Predicted time to AD conversion for subjects enrolled with an MCI diagnosis who do not convert to AD during the first 2 years of follow-up. Left: Time from the first visit to the first AD diagnosis (for converters, in red) or maximum follow-up time (for non-converters, in blue) is shown in the\(y\)-axis. Shaded regions show the time when the predicted probability of AD is larger than \(30\%\) (left end) up to \(70\%\) (right end), with a mark denoting the time corresponding with a \(50\%\) AD probability. The dots on the right of the figure represent subjects whose predicted time of conversion is larger than 10 years. Centre: In red it is shown the time to conversion error (predicted minus actual time of conversion) vs age for converters. In blue is shown the difference between the predicted age of conversion minus the maximum follow-up time for non-converters. Right: Cumulative absolute error distribution for converters.

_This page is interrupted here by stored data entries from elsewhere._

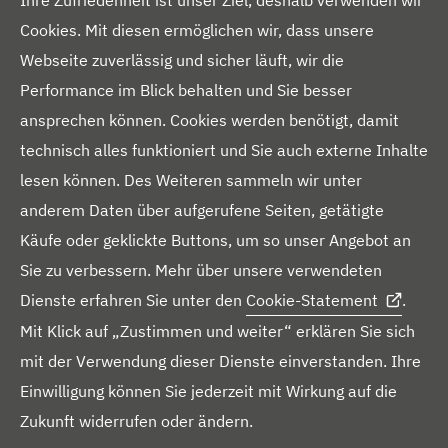
Ihre Zufriedenheit ist unser Ziel, deshalb verwenden wir
a
Cookies. Mit diesen ermöglichen wir, dass unsere
Über uns
l
Webseite zuverlässig und sicher läuft, wir die
t
Presseportal
Performance im Blick behalten und Sie besser
e
ansprechen können. Cookies werden benötigt, damit
Blog
r
technisch alles funktioniert und Sie auch externe Inhalte
Downloads
N
lesen können. Des Weiteren sammeln wir unter
a
Kontakt
anderem Daten über aufgerufene Seiten, getätigte
v
Käufe oder geklickte Buttons, um so unser Angebot an
i
Sie zu verbessern. Mehr über unsere verwendeten
g
Dienste erfahren Sie unter den
Cookie-Statement
.
i
Mit Klick auf „Zustimmen und weiter“ erklären Sie sich
e
F
mit der Verwendung dieser Dienste einverstanden. Ihre
r
L
Y
F
I
X
o
Einwilligung können Sie jederzeit mit Wirkung auf die
e
i
o
a
n
i
l
Zukunft widerrufen oder ändern.
L
n
n
u
c
s
n
g
Datenschutz
Haftungsausschluss
Cookie Statement
e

The left panel of Fig. 6 shows the predicted time to AD conversion for converters (red) and non-converters (blue). On the \(y\)-axis is the time of the first AD diagnosis for converters and the maximum follow-up time for non-converters. Ideally, the red marks (converters) should lie on the diagonal (black dotted line), which means that the model predicted precisely the time to AD conversion. On the other hand, all the blue marks should lie on the right of the diagonal, which means that the model did not predict a conversion before the last evidence of no conversion. The centre panel shows the error in predicted time to conversion for converters (in red) and the difference between predicted time to conversion and max follow-up for non-converters (in blue) as a function of age. Ideally, the red dots should lie on the horizontal dashed line (no error) and the blue dots above that line. The right panel of Fig. 6 shows the cumulative distribution of the time-to-conversion absolute error for the 52 patients who converted after the first two years of follow-up and had two CSF measurements in this period.

As a rough comparison, time-to-onset was studied for dominantly-inherited AD subjects in23. Contrary to our multidimensional model, the authors applied a differential equation model to each biomarker independently. Then, a weighted average of the estimated time-to-onset was computed and compared with the actual date of onset for a subset of six participants who converted during the follow-up. A root mean squared error of 1.34 years was reported for these six subjects. In our experiments, the error in time-to-conversion was higher, less than 2 years for \(66\%\) of the subjects, which is equivalent to 1 std. if the error distribution were Gaussian (see the right panel of Fig. 6). However, these numbers must be compared carefully because of many reasons. First, episodic and dominantly-inherited AD may have different dynamics. Additionally, many biomarkers (in addition to CSF) were used in23, which should help to obtain more precise predictions. The onset time was defined as having non-zero global CDR in their work, which would correspond to CN to MCI conversion, while we studied conversion from MCI to dementia. Finally, the sample sizes are very different, with six subjects in23 and 52 in our work. Nevertheless, we remark that the errors in both cases are of the same order of magnitude.

Long-term trajectories

Figure 7
figure 7

Simulated long-term evolution for different initial conditions. Subjects for whom the basal CSF biomarker levels were within limits described on top of each panel and with a smaller uncertainty were selected. Then, trajectories were propagated 10 years backwards and 20 years forwards, taking into account the subject’s parameters and the model uncertainty. The y-axis range for each biomarker is indicated in the legend at the bottom right panel.

We simulated long-term trajectories for a few sets of representative subgroups to compare our predictions with those of dynamical15 and event-based models23,32. We selected 4 points in the CSF A\(\beta \)-Tau plane: normal, medium-high, and high A\(\beta \) with low Tau (see the top-left, top-right and bottom-left panels of Fig. 7, respectively), and medium-high levels of A\(\beta \) with very high Tau (see the bottom-right panel of Fig. 7). All the subjects within each subgroup have similar values of CSF biomarkers, but ADAS-Cog, age and APOE may differ, giving rise to different trajectories.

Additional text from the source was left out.